Provinces are allowing the expansion of family units to include friends and family. The selection of who’s in and who is out is tricky.
B.C.’s provincial health officer, Dr. Bonnie Henry, said last week: “I believe that we are at a point where we can increase our social contact, and we can have more people in our close circle of family and friends.”
Singles can pair off with another single or with a couple and socialize exclusively with them.
Families can also pair off with other families. But it has to be done carefully. As soon as you add others to your circle, you add all the people which they are connected to which amplifies the risk.
Before you extend your bubble family, sometimes called a cohort family, you need to check with them to ensure that their degree of virus avoidance matches yours. It would be a mistake to extend your circle to a family just because they’re “cool” as Professor Lucia O’Sullivan found out.

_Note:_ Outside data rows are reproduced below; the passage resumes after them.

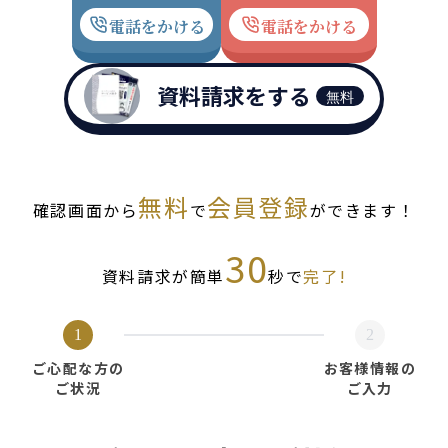
電話をかける
電話をかける
資料請求をする
無料
無料
会員登録
確認画面から
で
ができます！
30
資料請求が簡単
秒で
完了!
1
2
ご心配な方の
お客様情報の
ご状況
ご入力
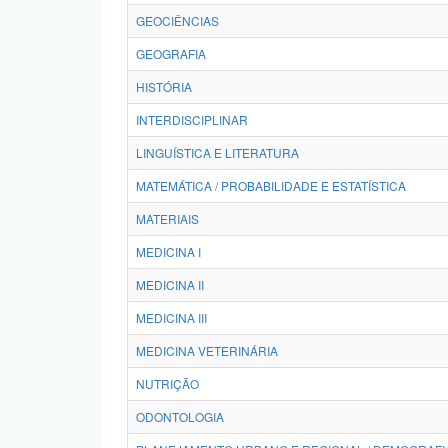
GEOCIÊNCIAS
GEOGRAFIA
HISTÓRIA
INTERDISCIPLINAR
LINGUÍSTICA E LITERATURA
MATEMÁTICA / PROBABILIDADE E ESTATÍSTICA
MATERIAIS
MEDICINA I
MEDICINA II
MEDICINA III
MEDICINA VETERINÁRIA
NUTRIÇÃO
ODONTOLOGIA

O’Sullivan wasted no time inviting her “best friend family” to join forces after New Brunswick allowed bubbling. The families lived nearby, traveled together, spent Christmas Eve together and have children of a similar age (Globe and Mail, May 2, 2020).”
“Saturday morning,” said O’Sullivan, “I was gardening and I thought, uh oh, I better contact them and see. I felt rushed because I thought everyone’s going to ask them. They’re like the coolest family in town. It’s like asking someone to the prom: Were they already taken?”
It turned out that they were taken. Instead, the “best friend family” had bubbled up into a group of eight: two husbands, two wives and four kids. O’Sullivan’s parents paired up with her sister. Her best friend family’s parents decided not to break their quarantine. Bubbling can leave you feeling left out.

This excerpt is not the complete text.